Response: Thanks, allowing samples to freeze will cause them to expand in volume and damage the vial.
Comments: Line 158-159. This sentence does not make sense to a large number of your readers. You first need to define what NBS is (i.e., National Bureau of Standards (NBS)) and give a bit of context what the mean value is good for? What is the purpose this mean value? Why do you need to report it in your paper? How does it help your results?
Response: Thank you, we have revised the paper.
Comments: Section 4. What are the standard division values for all the parameters measured? Please report them as it would make comparisons more meaningful.
Response: Thank you, we have revised the paper.
Comments: Line 162-163: How did the authors measure the temperature? I suppose this must have been done in-situ, in which case this must be mentioned in the paper.
Response: Thank you, it was measured in-situ in the field work. We add the related description in the paper.
Comments: Figure 2. What are the dashed lines and how were they created? The authors would need to make this clear.
Response: Thank you, indeed, we feel the dashed lines exhibit confusion for the readers. Therefore, we described it in the Figure name to make it clearer.
The dashed lines represent: The overall change trend of ion content in tailings leachate.
Comments: Figure 3. This figure is not well designed. In Fig 3a, half of the carbonate is above 100 HCO3/Na, hence for benefit of measurements, the upper boundary of the carbonates cannot be determined as your axis margin only goes up to 100. Fig 3a and 3b are attached together and 0.1 HCO3/Na appears to be maximum value of the Y-axis in Fig.3b and minimum value of Y-axis in Fig.3a. The authors need to detach the two graphs and present them with a space (similar to Figure 3b and 3c). Also, what is Stoichiometry ratio? Figure 3c is the only place in the whole of the paper that this is discussed. The authors need to provide a brief, at least in the results or methods on what this ratio is and how it is calculated.
Response: Thank you, we have revised in the paper. We have corrected it.
In chemistry, a stoichiometric ratio refers to the quantitative relationship between the amounts of reactants and products in a balanced chemical equation. It's essentially the ratio of the coefficients of the substances involved in the reaction.
We apologize for our carelessness in not specifically describing the sources of Figure 3a and 3b in the paper. The marked version can be visible in line 310 and line 376.
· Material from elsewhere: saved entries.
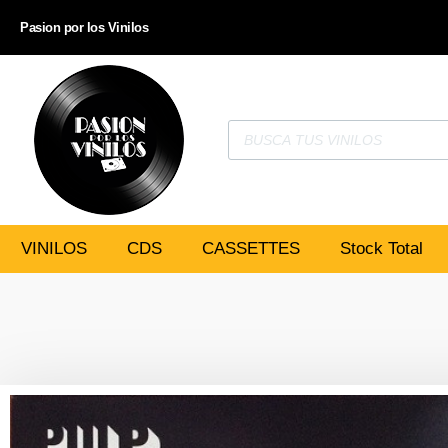
Pasion por los Vinilos
VINILOS
CDS
CASSETTES
Stock Total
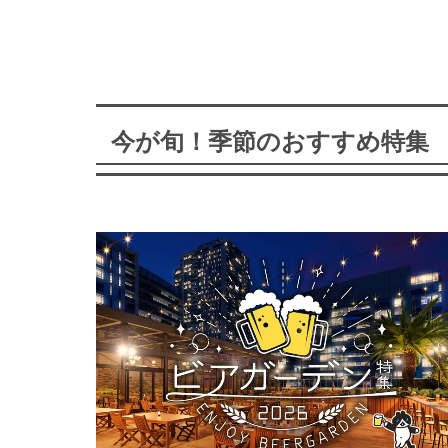
今が旬！季節のおすすめ特集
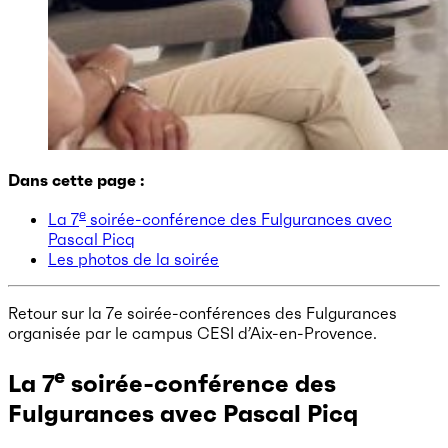
Dans cette page :
e
La 7
soirée-conférence des Fulgurances avec
Pascal Picq
Les photos de la soirée
Retour sur la 7e soirée-conférences des Fulgurances
organisée par le campus CESI d’Aix-en-Provence.
e
La 7
soirée-conférence des
Fulgurances avec Pascal Picq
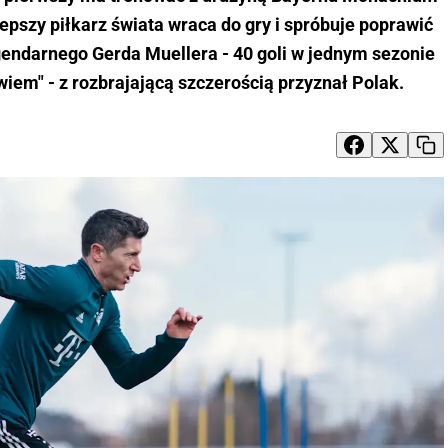
lepszy piłkarz świata wraca do gry i spróbuje poprawić
gendarnego Gerda Muellera - 40 goli w jednym sezonie
iem" - z rozbrajającą szczerością przyznał Polak.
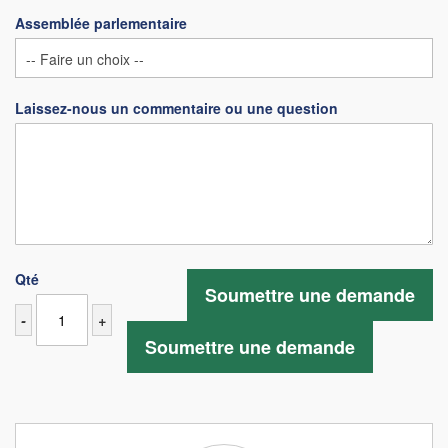
Assemblée parlementaire
Laissez-nous un commentaire ou une question
Qté
Soumettre une demande
-
+
Soumettre une demande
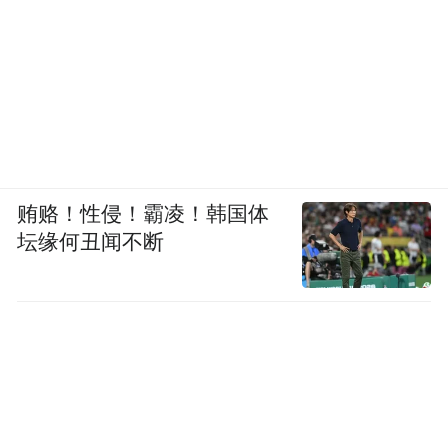
贿赂！性侵！霸凌！韩国体
坛缘何丑闻不断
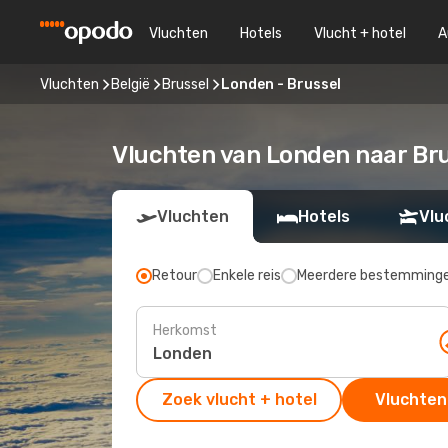
Vluchten
Hotels
Vlucht + hotel
A
Vluchten
België
Brussel
Londen - Brussel
Vluchten van Londen naar Br
Vluchten
Hotels
Vlu
Retour
Enkele reis
Meerdere bestemming
Herkomst
Zoek vlucht + hotel
Vluchten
Comments: Section 5 discussions: There are a lot of mixed methodology, results and discussions in this section. When a section is named as discussion, then only discussion points need to be provided. For example, what assumptions used for data presented is methodology and presenting results should be done in results section. I suggest authors to go through this section and move information unrelated to discussion to their relevant sections.
Response: Thank you. We have carefully revised section 5 and adjusted the parts that are not relevant to the discussion.
Comments: Figure 4. What is the title of the figure’s Y axis? Not clear what the percentages are.
Response: Thank you. We have corrected the Y axis.
Line 377, what is Saturation Index? Give some context for your readers who are not familiar with this term.
Response: Thank you. We believe that the saturation index is a widely known parameter. Therefore, we do not recommend further interpretation of the saturation index.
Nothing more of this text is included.